絵本

【おすすめ絵本100冊!】No.60 ぼく にげちゃうよ

 

今回ご紹介したい本は、


ぼくにげちゃうよ (海外秀作絵本)

作:マーガレット・W・ブラウン 絵:クレメント・ハード 訳:いわた みみ

という絵本です。

 

1942年に初めて出版されて以来、再版されつづけている絵本です。

こうさぎが、「ぼくにげちゃうよ」といって想像の世界でいろんなところににげるのですが、
お母さんうさぎが追いかけます。

すばらしいうさぎの絵で、ほっこりするおはなしの絵本です。

 

 

簡単なあらすじ

ある日、こうさぎは家を出てどこかへ行ってみたくなりました。

「ぼく にげちゃうよ」

 

すると、母さんうさぎが言いました。

「おまえがにげたら、母さんは追いかけますよ。 だって私のかわいいぼうやだもの」

 

「母さんが追いかけてきたら、ぼくは小川の魚になっておよいでにげちゃうよ」と、こうさぎはいいました。

「おまえが小川の魚になるなら、母さんは漁師になって、おまえをつりあげますよ」と、母さんうさぎがいいました。

 

「かあさんが漁師になるなら、ぼくは高い山の岩になるよ」

「おまえが高い山の岩になるなら、母さんは登山家になって、おまえのところまでのぼっていきますよ」

 

「母さんが登山家になるなら、ぼくは庭のクロッカスになっちゃうよ」

「おまえが庭のクロッカスになるなら、母さんは植木屋さんになってお前を見つけますよ」

 

こうさぎは小鳥になってにげたり、ヨットになってにげたりします。

母さんうさぎも木になったり、風になったりして追いかけます。

 

 

 

感想

愛情あふれるやりとりがほほえましいです。

こうさぎが逃げようとするのに、お母さんうさぎはその上をいく返しで、想像のおいかけっこがおもしろかったです。
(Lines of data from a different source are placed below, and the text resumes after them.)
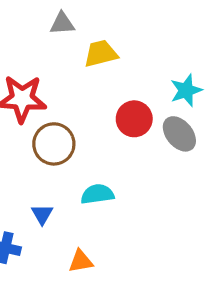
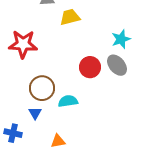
red circle: (134, 119) -> (90, 67), moved
brown circle: (54, 144) -> (42, 88), moved

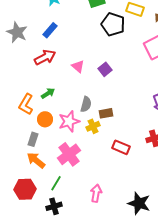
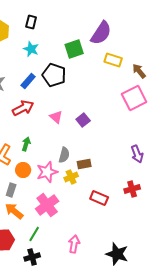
black pentagon: (113, 24) -> (54, 75), moved
green arrow: (48, 93) -> (26, 144), turned -40

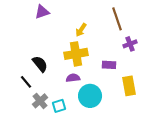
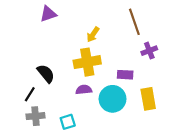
black line: (26, 82) -> (30, 94), turned 72
cyan circle: (90, 96) -> (113, 99), moved
gray cross: (40, 101) -> (36, 116), moved, turned 35

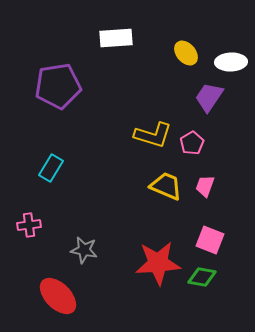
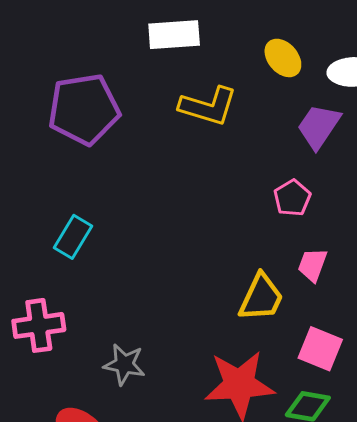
yellow L-shape: (153, 135) -> (208, 106), moved
yellow trapezoid: (166, 186) -> (261, 297), moved, turned 92
pink cross: (29, 225) -> (39, 325), size x1.4

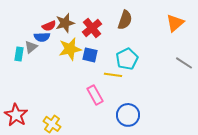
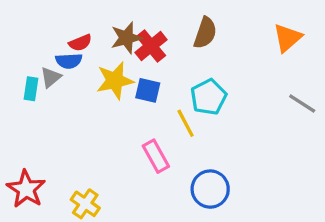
brown star: (65, 23) -> (126, 38), moved
yellow line: (113, 75) -> (186, 123), turned 54

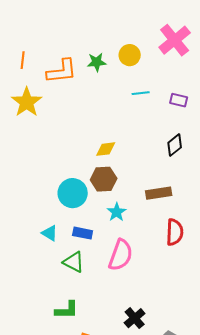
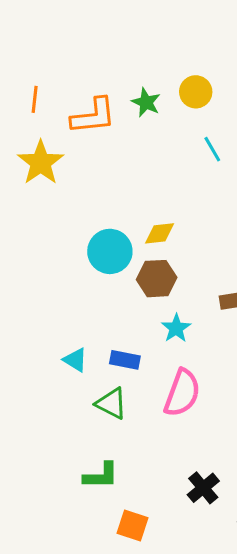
green star: (97, 62) -> (146, 102), turned 30
cyan line: (141, 93) -> (212, 149), turned 66
cyan circle: (73, 193) -> (110, 251), moved

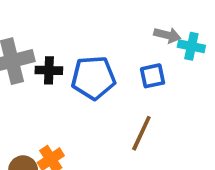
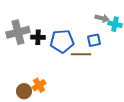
brown line: (141, 133) -> (81, 54), moved, turned 66

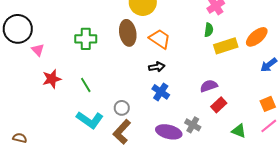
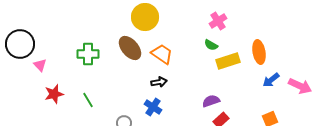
green semicircle: (209, 30) -> (211, 45), turned 112
brown ellipse: (128, 33) -> (130, 48), turned -30
orange ellipse: (257, 37) -> (259, 52), turned -60
blue cross: (161, 92) -> (153, 107), moved

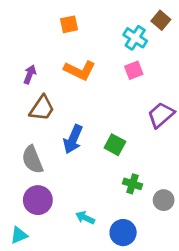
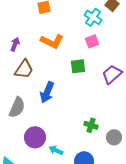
green square: (115, 145) -> (78, 66), moved, turned -35
gray semicircle: (32, 160) -> (17, 107), turned -135
purple circle: (38, 200) -> (35, 137), moved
最後にうさぎのおうちの絵があって、あたたかい気持ちになりました。

 

本のつくりは、白黒のイラストのページとカラーのページが交互なってます。

カラーのページは文章がなく、ひと呼吸おいて「想像する間」のようになっていていいなと思いました。

線が少ないのにうさぎが本物のうさぎのように描かれていて、上手だと思いました。

あたたか味のあるイラストだと思います。

こうさぎが岩になったり、お母さんうさぎが風になったり、想像のものに変身する絵を見るのが楽しいです。

 

著者のマーガレット・W・ブラウンさんは、アメリカの児童文学作家です。42歳という若さで亡くなっているのですが、100冊以上の作品を発表しています。

主な作品に「おやすみなさいのほん」「おやすみなさいおつきさま」「たいせつなこと」「ねむい ねむい ちいさな ライオン」など多数あります。

2歳からのお子さんにおすすめです。

 

「ぼく にげちゃうよ」をぜひ読んでみてください。

 

以上、【おすすめ絵本100冊!】No.60 ぼく にげちゃうよのご紹介でした。